— About this task —
Return each line of the listing that follows in which the string "pistes" can be found.
+++++
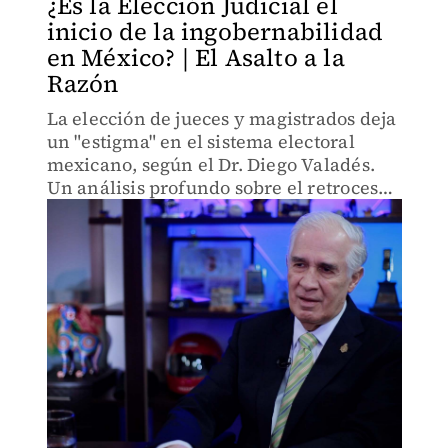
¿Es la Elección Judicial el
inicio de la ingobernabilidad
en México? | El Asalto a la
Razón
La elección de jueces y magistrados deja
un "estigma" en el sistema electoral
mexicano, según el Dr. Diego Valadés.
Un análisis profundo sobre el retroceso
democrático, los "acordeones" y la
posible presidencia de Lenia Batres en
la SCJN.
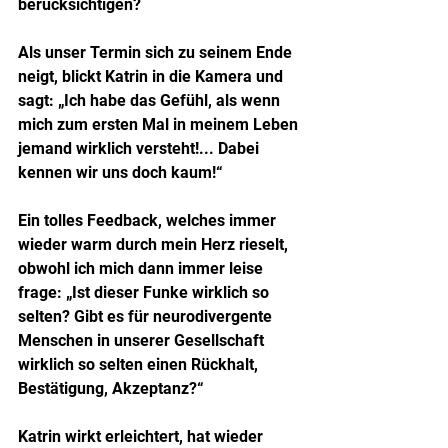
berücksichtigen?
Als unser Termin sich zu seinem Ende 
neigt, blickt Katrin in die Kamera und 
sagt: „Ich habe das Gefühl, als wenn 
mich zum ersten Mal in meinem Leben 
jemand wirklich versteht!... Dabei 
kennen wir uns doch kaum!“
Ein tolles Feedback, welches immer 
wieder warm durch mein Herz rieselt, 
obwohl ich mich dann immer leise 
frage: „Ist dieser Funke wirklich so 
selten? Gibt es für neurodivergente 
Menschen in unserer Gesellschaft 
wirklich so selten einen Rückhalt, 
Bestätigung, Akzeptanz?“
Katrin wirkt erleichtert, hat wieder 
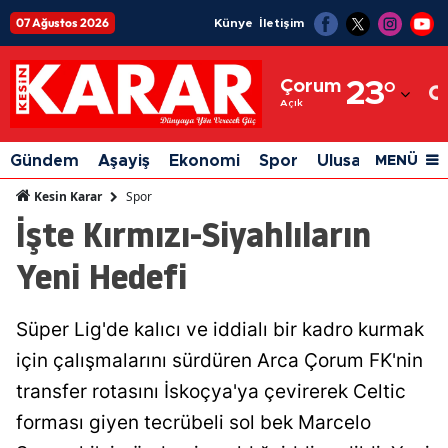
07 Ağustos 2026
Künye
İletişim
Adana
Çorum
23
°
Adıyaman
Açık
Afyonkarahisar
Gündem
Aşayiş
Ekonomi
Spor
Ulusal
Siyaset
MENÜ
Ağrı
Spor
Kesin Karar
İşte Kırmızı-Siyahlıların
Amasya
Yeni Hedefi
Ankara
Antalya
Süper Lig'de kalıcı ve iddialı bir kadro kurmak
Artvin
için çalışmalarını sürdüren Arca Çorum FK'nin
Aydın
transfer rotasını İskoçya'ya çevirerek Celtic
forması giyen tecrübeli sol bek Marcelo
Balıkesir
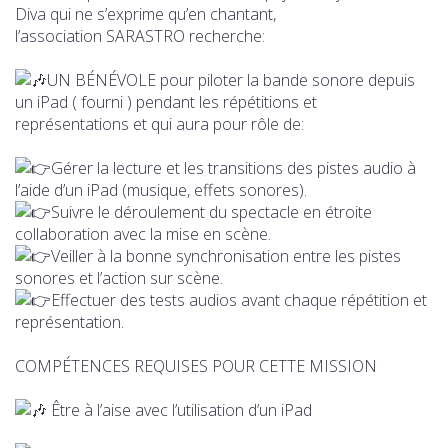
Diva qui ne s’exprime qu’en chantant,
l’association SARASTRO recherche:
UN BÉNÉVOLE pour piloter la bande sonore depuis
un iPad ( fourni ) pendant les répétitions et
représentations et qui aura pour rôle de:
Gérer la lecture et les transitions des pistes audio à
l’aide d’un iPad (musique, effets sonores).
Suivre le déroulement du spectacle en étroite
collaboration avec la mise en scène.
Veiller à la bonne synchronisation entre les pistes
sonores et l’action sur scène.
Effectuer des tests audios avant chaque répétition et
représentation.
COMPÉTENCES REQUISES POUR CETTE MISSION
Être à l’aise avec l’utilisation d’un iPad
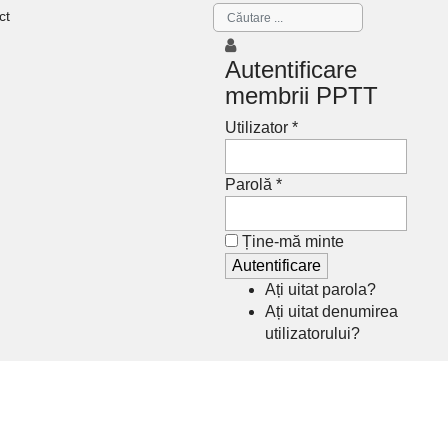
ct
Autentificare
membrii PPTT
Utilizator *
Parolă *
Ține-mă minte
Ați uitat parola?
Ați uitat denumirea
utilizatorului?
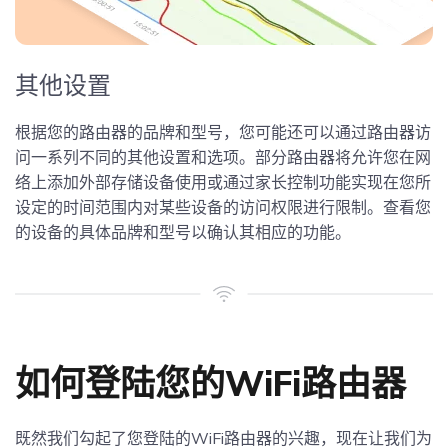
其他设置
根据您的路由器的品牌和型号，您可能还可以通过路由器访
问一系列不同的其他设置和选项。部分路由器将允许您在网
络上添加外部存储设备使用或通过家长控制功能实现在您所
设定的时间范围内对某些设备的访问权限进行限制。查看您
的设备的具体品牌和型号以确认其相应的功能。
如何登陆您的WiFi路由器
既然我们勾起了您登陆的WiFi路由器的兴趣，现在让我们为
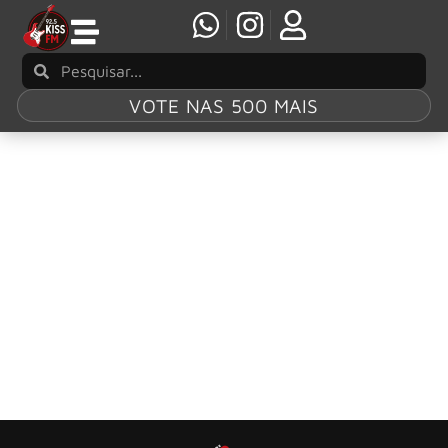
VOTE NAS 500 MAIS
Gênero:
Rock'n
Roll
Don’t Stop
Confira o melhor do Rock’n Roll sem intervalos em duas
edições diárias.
+++++
— Answer —
Gérer la lecture et les transitions des pistes audio à
Veiller à la bonne synchronisation entre les pistes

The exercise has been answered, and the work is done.